At a hearing on February 4, 2021, a court rejected the defense’s requests to summon witnesses in the case and to reexamine files from the journalist’s computer and phone, according to Kavkazsky Uzel. On February 15, the court also denied Aslanov’s appeal, the outlet reported.
On February 24, 2022, the Supreme Court ruled to reduce Aslanov’s sentence from 16 to 13 years, citing the lack of a previous criminal record and the fact that he has a young child, reports said.
On May 11, 2023, the European Court of Human Rights ruled that the eight months Aslanov served in pretrial detention was unreasonable and ordered Azerbaijan to pay the journalist 3,500 euros ($3,700) in compensation, according to reports and the journalist’s wife. Aslanov has three other complaints pending at the ECHR, regarding his conviction, his psychological and moral ill-treatment, and his alleged beating in prison, Aslanova told CPJ in late November 2024.

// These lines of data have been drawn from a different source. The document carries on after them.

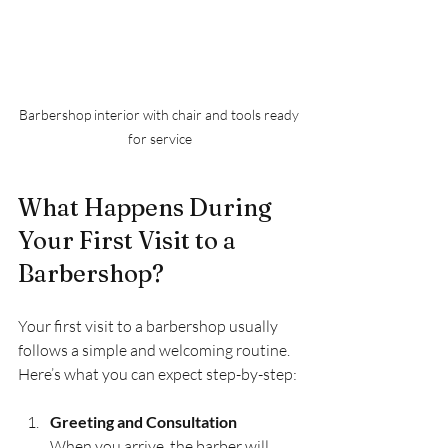
Barbershop interior with chair and tools ready 
for service
What Happens During 
Your First Visit to a 
Barbershop?
Your first visit to a barbershop usually 
follows a simple and welcoming routine. 
Here’s what you can expect step-by-step:
Greeting and Consultation
When you arrive, the barber will 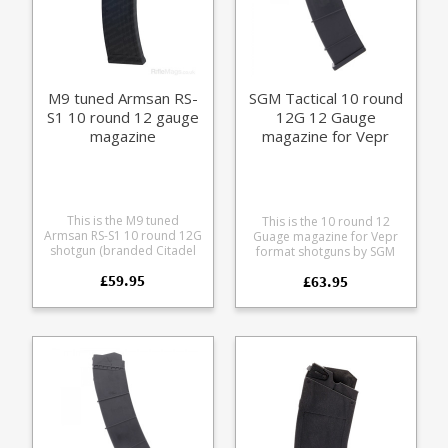
M9 tuned Armsan RS-
SGM Tactical 10 round
S1 10 round 12 gauge
12G 12 Gauge
magazine
magazine for Vepr
Armsan Citadel RS-S1
This is the M9 tuned
This is the 10 round 12
Armsan RS-S1 10 round 12G
Guage magazine for Vepr
shotgun (branded Citadel
format shotguns by SGM
RS-S1 in the US). We've been
Tactical. Modification is
£59.95
on a mission to improve
£63.95
required to fit Armsan RS-
the Armsan RS-S1 magazine
S1 and Citadel RS-S1, an
and teamed up with M9
easy task with a dremel: the
Engineering to develop an
rear of the magazine needs
improved upper profile
opening slightly on the right
and locking geometry for
to allow clearance for the
competition users. These
bolt hold lever to drop
start life as a brand new
down the outer edge of the
OEM magazine and are
feed lips needs a chamfer
then CNC machined for
adding to allow clearance
improved clearance and
of the lip inside the
catch engagement.
magazine well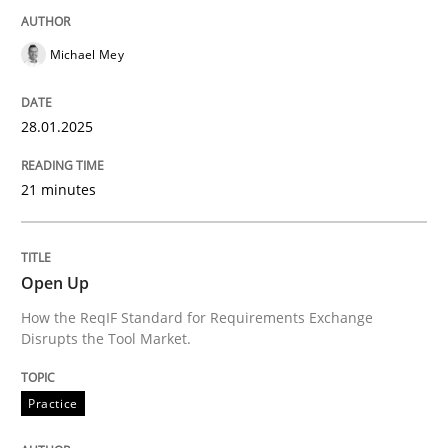
Michael Mey
Practice
28.01.2025
Open Up
21 minutes
How the ReqIF Standard for Requirements Exchange D
Open Up
Written by
Michael Jastram
How the ReqIF Standard for Requirements Exchange
30. July 2014 · 21 minutes read · 4 Comments
Disrupts the Tool Market.
READ ARTICLE
Practice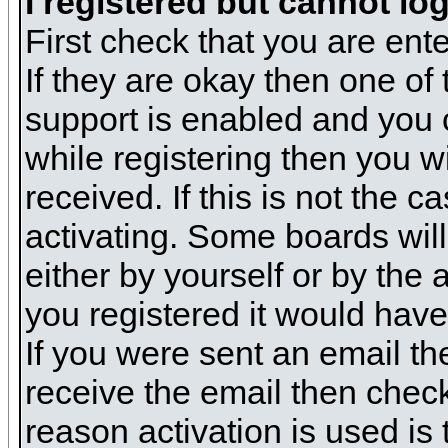
I registered but cannot log
First check that you are en
If they are okay then one o
support is enabled and you 
while registering then you wi
received. If this is not the
activating. Some boards will 
either by yourself or by the
you registered it would have
If you were sent an email the
receive the email then check
reason activation is used is 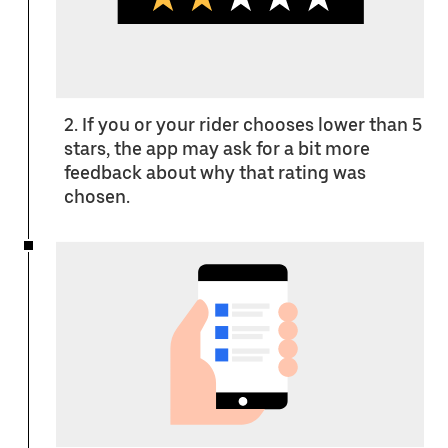
2. If you or your rider chooses lower than 5
stars, the app may ask for a bit more
feedback about why that rating was
chosen.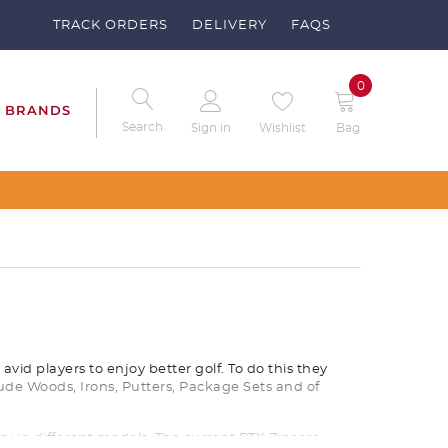
TRACK ORDERS
DELIVERY
FAQS
0
BRANDS
Search
Sign in
Wishlist
Bag
ise Your Clubs – Send us a request
vid players to enjoy better golf. To do this they
ude Woods, Irons, Putters, Package Sets and of
 in different models. The current RTX Zipcore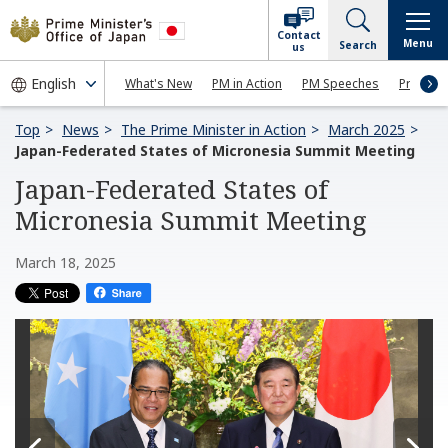
Contact
Menu
Search
us
What's New
PM in Action
PM Speeches
Press Co
Top
News
The Prime Minister in Action
March 2025
Japan-Federated States of Micronesia Summit Meeting
Japan-Federated States of
Micronesia Summit Meeting
March 18, 2025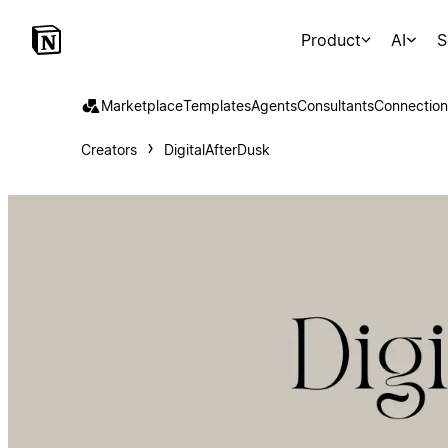
Product
AI
S
Marketplace
Templates
Agents
Consultants
Connection
Creators
DigitalAfterDusk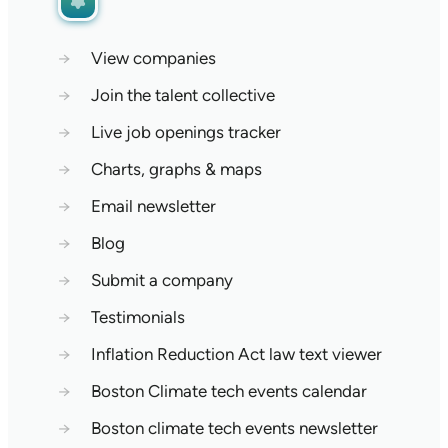
→
View companies
→
Join the talent collective
→
Live job openings tracker
→
Charts, graphs & maps
→
Email newsletter
→
Blog
→
Submit a company
→
Testimonials
→
Inflation Reduction Act law text viewer
→
Boston Climate tech events calendar
→
Boston climate tech events newsletter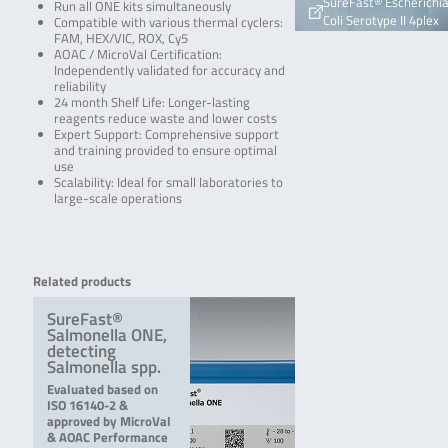
SureFast® Escherichi
Run all ONE kits simultaneously
Coli Serotype II 4plex
Compatible with various thermal cyclers:
FAM, HEX/VIC, ROX, Cy5
AOAC / MicroVal Certification:
Independently validated for accuracy and
reliability
24 month Shelf Life: Longer-lasting
reagents reduce waste and lower costs
Expert Support: Comprehensive support
and training provided to ensure optimal
use
Scalability: Ideal for small laboratories to
large-scale operations
Related products
SureFast®
Salmonella ONE,
detecting
Salmonella spp.
Evaluated based on
ISO 16140-2 &
approved by MicroVal
& AOAC Performance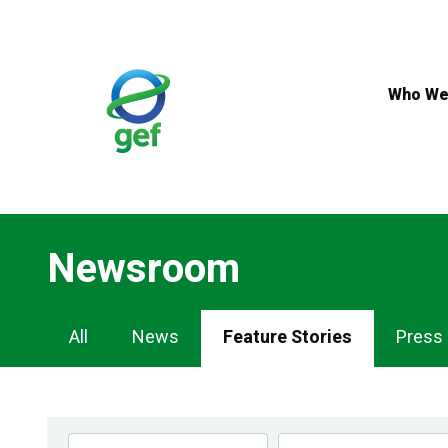
Skip
to
main
content
Who We
Newsroom
Newsroom
All
News
Feature Stories
Press
Navigation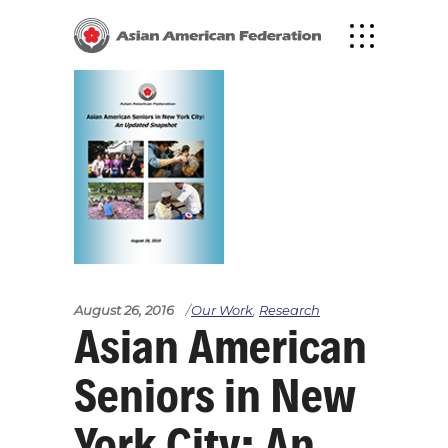
August 26, 2016
Our Work
,
Research
Asian American
Seniors in New
York City: An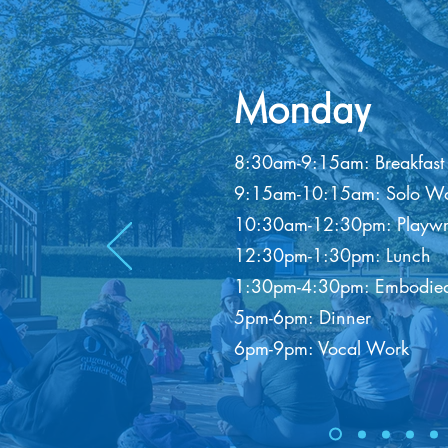
Monday
8:30am-9:15am: Breakfast
9:15am-10:15am: Solo Wo
10:30am-12:30pm: Playwriti
12:30pm-1:30pm: Lunch
1:30pm-4:30pm: Embodied
5pm-6pm: Dinner
6pm-9pm: Vocal Work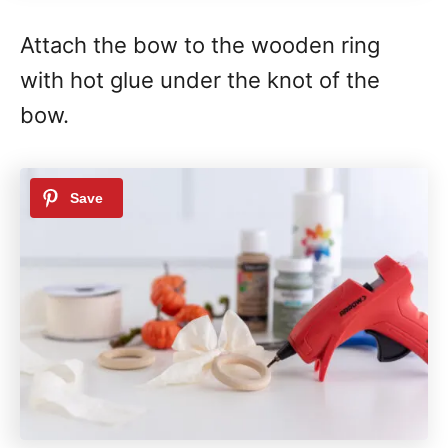
Attach the bow to the wooden ring
with hot glue under the knot of the
bow.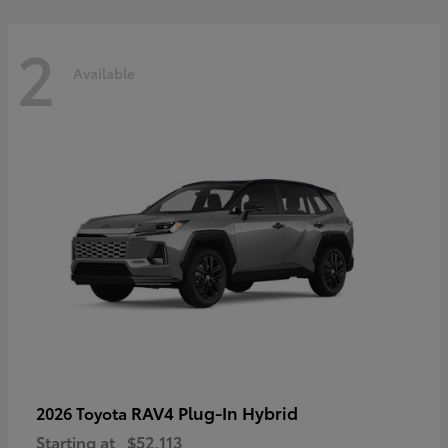
2
Available
RAV4 Plug-In Hybrid
2026 Toyota
Starting at
$52,113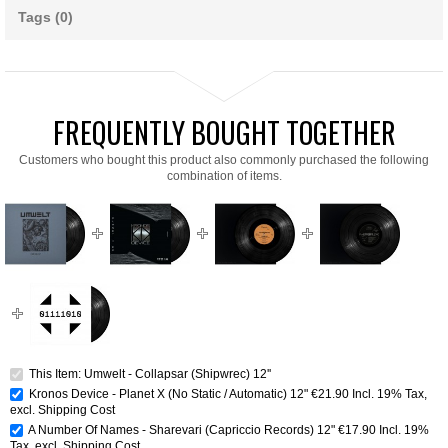
Tags (0)
FREQUENTLY BOUGHT TOGETHER
Customers who bought this product also commonly purchased the following
combination of items.
This Item: Umwelt - Collapsar (Shipwrec) 12''
Kronos Device - Planet X (No Static / Automatic) 12"
€21.90
Incl. 19% Tax
,
excl.
Shipping Cost
A Number Of Names - Sharevari (Capriccio Records) 12"
€17.90
Incl. 19%
Tax
,
excl.
Shipping Cost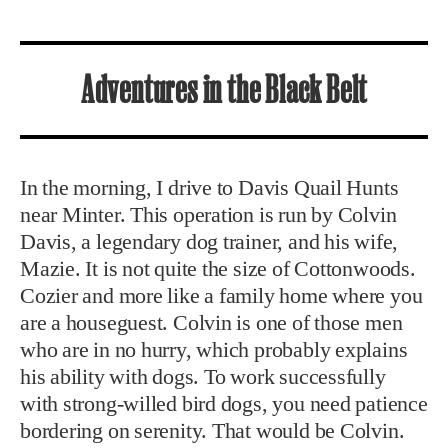
Adventures in the Black Belt
In the morning, I drive to Davis Quail Hunts
near Minter. This operation is run by Colvin
Davis, a legendary dog trainer, and his wife,
Mazie. It is not quite the size of Cottonwoods.
Cozier and more like a family home where you
are a houseguest. Colvin is one of those men
who are in no hurry, which probably explains
his ability with dogs. To work successfully
with strong-willed bird dogs, you need patience
bordering on serenity. That would be Colvin.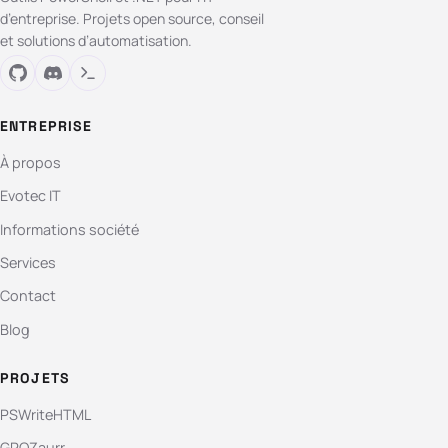
d’entreprise. Projets open source, conseil
et solutions d’automatisation.
ENTREPRISE
À propos
Evotec IT
Informations société
Services
Contact
Blog
PROJETS
PSWriteHTML
GPOZaurr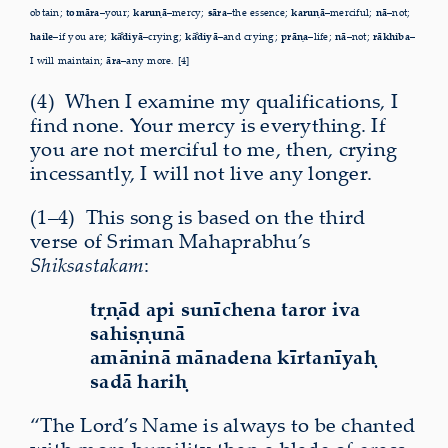
obtain;
tomāra–
your;
karuṇā–
mercy;
sāra–
the essence;
karuṇā–
merciful;
nā–
not;
haile–
if you are;
kā
diyā–
crying;
kā
diyā–
and crying;
prāṇa–
life;
nā–
not;
rākhiba–
I will maintain;
āra–
any more. [4]
(4)
W
hen I examine my qualifications, I
find none. Your mercy is everything. If
you are not merciful to me, then, crying
incessantly, I will not live any longer.
(1–4)
T
his song is based on the third
verse of Sriman Mahaprabhu’s
Shiksastakam
:
tṛṇād api sunīchena taror iva
sahiṣṇunā
amāninā mānadena kīrtanīyaḥ
sadā hariḥ
“The Lord’s Name is always to be chanted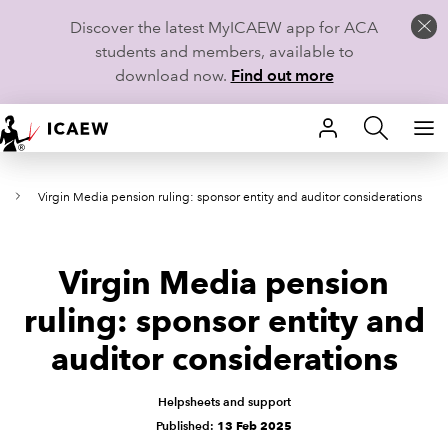
Discover the latest MyICAEW app for ACA
students and members, available to
download now.
Find out more
HOME
s
Virgin Media pension ruling: sponsor entity and auditor considerations
MEMBERSHIP
LEARN
Virgin Media pension
CAREERS
ruling: sponsor entity and
auditor considerations
STUDENTS
TECHNICAL GUIDANCE AND NEWS
Helpsheets and support
Published:
13 Feb 2025
COMMUNITIES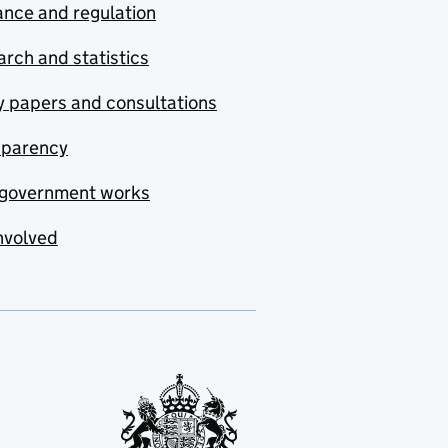
nce and regulation
rch and statistics
y papers and consultations
sparency
government works
nvolved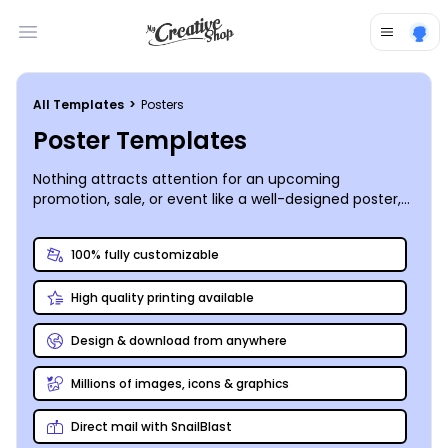
Open main menu
All Templates
>
Posters
Poster Templates
Nothing attracts attention for an upcoming
promotion, sale, or event like a well-designed poster,
and customizing your own posters using our poster
templates has never been simpler. We offer an
100% fully customizable
intuitive
online poster editor
that lets you upload
images and graphics, add text and stock photos, and
High quality printing available
manipulate your design’s components to make your
posters really pop. After you hone in on the ideal
design for your message, print your posters from any
Design & download from anywhere
location, or let us do the printing for you using our
premium printing process and top-quality inks and
Millions of images, icons & graphics
paper.
Direct mail with SnailBlast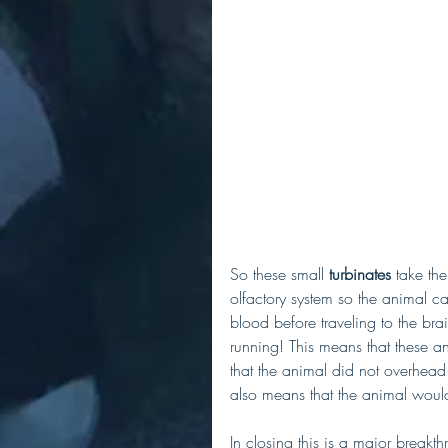
So these small 
turbinates
 take th
olfactory system so the animal ca
blood before traveling to the brai
running! This means that these an
that the animal did not overhead v
also means that the animal would 
In closing this is a major break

Throughout his detention, Aslanov has frequently reported on poor conditions and rights abuses through his wife and has repeatedly engaged in hunger strikes in protest, despite weighing just 49 kilograms (108 pounds). The strikes resulted in headaches, difficulty breathing, and kidney and stomach pain, and exacerbated his preexisting heart condition, according to Aslanova. Aslanova has frequently complained of prison authorities targeting her husband for being outspoken.
In mid-October 2021, prison authorities began beating and punishing inmates associated with Aslanov in retaliation for his activism, according to reports and Aslanova.
In April 2022, the journalist’s wife told the media that Aslanov had been beaten by a cellmate, an attack she believed had been organized by prison authorities. In August, police said an investigation did not confirm claims that Aslanov had been beaten.
In early November 2024, Aslanov undertook a six-day hunger strike to highlight the plight of political prisoners as Azerbaijan’s hosted the COP29 climate change conference. The journalist’s wife told the media authorities moved him to a prison with harsher conditions during the strike, where she said prison authorities barred him from making phone calls except in the presence of the prison director and threatened him with further rights violations if he kept passing statements to the media.
Aslanov began another hunger strike August 29, 2025 — which was ongoing as of mid-September — to protest restrictions to his rights in retaliation for his public complaints of corruption in prison, his wife told CPJ. He is also protesting against authorities’ failure to provide him with results of a medical scan he underwent in July, after Aslanova said doctors verbally informed him that he had a problem with his liver. She said Aslanov was very weak, and was experiencing severe dizziness and loss of hearing due to the strike.
In September 2025, CPJ emailed the Penitentiary Service and Justice Ministry of Azerbaijan for comment but did not receive any replies.